Just a relaxing afternoon with friends can send off C-PTSD rockets. Yawning with pleasure throughout the afternoon filled with warmth, laughter, and comradery while we played cards, snacked on goodies, then topped off our monthly gathering with a homemade dessert was nurturing and enjoyable.

And paying attention without zoning out (my term for dissociation) is as tiring as physical exercise. But the C-PTSD rockets didn’t care because at the usual sleep time, no sleep came. By midnight the dreaded Xanax was necessary or else I’d be up all night.

Grogginess this morning comes with a dose of self-pity. No one known in person suffers this brokenness.

 On-line is where my meager relationships open to the world. Others traumatized in childhood with no help to process it live with lifelong challenges too.

It has been three weeks without a controlled medication. My hope was not to use it for sleep again, but that is not to be. The use of it has lessened drastically which is progress-SO CRITIC BE QUIET.

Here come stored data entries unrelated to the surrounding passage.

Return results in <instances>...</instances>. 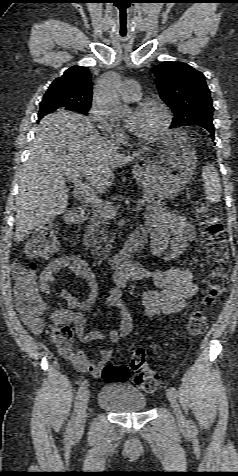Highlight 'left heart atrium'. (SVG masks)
Here are the masks:
<instances>
[{
    "label": "left heart atrium",
    "mask_w": 238,
    "mask_h": 476,
    "mask_svg": "<svg viewBox=\"0 0 238 476\" xmlns=\"http://www.w3.org/2000/svg\"><path fill=\"white\" fill-rule=\"evenodd\" d=\"M135 124V121L134 120H131L127 123L128 127L132 130L133 126Z\"/></svg>",
    "instance_id": "left-heart-atrium-1"
}]
</instances>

The pain this evokes reminds me of the healing still needed.

SLEEP!

If you add not sleeping to the list of challenges, the dive off the cliff is complete, my basket case status secure. Thoughts ran dizzily like a non-stop train down a mountain.

Taking the dreaded Xanax one night when 2AM said ‘hello’, meant going off the dear little marijuana plant’s tiny bit of oil for three nights till the Xanax cleared. Mixing both lead to over a year of hell till the doctor mentioned that mixing the two wasn’t a good idea.

That dreaded Xanax. Telling myself that it’s a disease, and no blame is put on a person for their disease, the next several nights were fitful lacking the full sleep needed. What that does to thoughts is dreadful, especially when less daylight has already turned them sour.

Thinking maybe a week should go by without using the magical oil, after three nights and lack of sleep, it was used last night. 8 ½ hours of sleep followed. Sleep, lovely, miraculous SLEEP!

All is well with the world once again.  

Cursed Blessings

The gaiety of my son’s visit from a neighboring state with his wife and 3 little ones sent my PTSD rockets off to the stratosphere. My head went spinning, more so my nervous system because even happy events set them off.

Time spent the first night with my granddaughter reading her a bedtime story then singing a lullaby was my usual time to wind down for the night, but how could that precious time be resisted?

By 1AM after two attempts to sleep the stronger sleep aid was needed. It gave me 5 uninterrupted hours of sleep causing a need to refrain from the birthday party the next evening at my other son’s when a rare occurrence of us all being together happened around a campfire. (all except me)

The tears wash down hating to feel sorry for myself due to the blessings of having such wonderful sons yet needing to recuse myself from the partying. Time alone in quiet brought me back into my body and brought sleep. I am cursed with C-PTSD due to the early traumas that went unprocessed at the time, yet blessed in so many other ways, especially family.